You can try to numb me with static,

Go silent for a month and return with an oasis

Or light a flame within me that tastes like panic,

But I’m too old to get stuck on your phrases.

You go through phases, and I’ve seen enough.

When you look at the harm, do you feel ashamed?

You wanted to see if my core was tough,

If my lavish tongue can finally be tamed.

It doesn’t matter now because I hold the key

And you can no longer see over the fence.

You left a bad taste in my mouth on day three,

Drop your spineless attempts to call me a friend.

You can try to enrage me with a new paramour,

Blast your passion so loud that I lose my target.

But I’m too old to return for more.

You killed my youth,

Don’t try to outsmart it.

-Jackie

Trapdoors

Photo by Luana Bento

Your wary gaze hits my skin like the first September rain,

And I try to dry off between kisses and lip stains.

Your silences nick my freezing skin until it’s peeling.

I have grown wiser, but not enough to stop the bleeding.

My face is a door covered in some cracking paint.

It depends on the onlooker whether I’m a fresh saint.

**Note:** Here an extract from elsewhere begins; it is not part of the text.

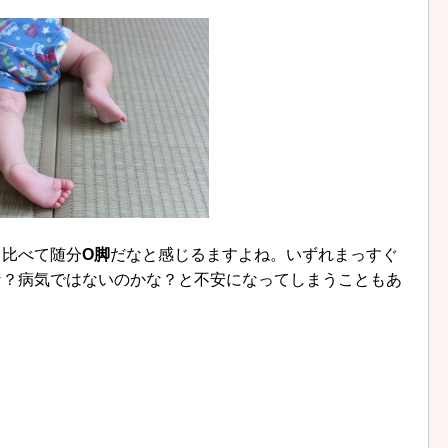
と比べて随分
O脚
だなと感じるますよね。いずれまっすぐ
な？病気ではないのかな？と不安になってしまうこともあ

Still, your touch shoots through me like an absolution,

And I try to sit still, but my head reaches for conclusions.

Do I deserve your answers, or should I reject your words?

You bury me in daisies when others offer me swords.

Should I let you catapult me in the sky in full force?

Are you just a fail-safe or are your palms some trapdoors?

-Jackie

Don’t Waste Your Ink

Photo by Maria Luiza Schultz

The last scraps of us get discarded from my aching head,

And all the thoughts that once mattered evict themselves.

I was holding onto hope like some mythical thread,

But it is time to find more wonder in somebody else.

The throbbing anger washed away the moment I let you lose.

Now I know your name, but I barely know the man.

Not sure if you are hurting or drafting us a new truce,

Not sure if I will waste a moment sipping on your plans.

The first snow covers up the muddy footprints you left,

And soon enough the tale of you will erase itself.

One more year and I will no longer mourn this like a death.

Your memory will be a dusty statue on a shelf.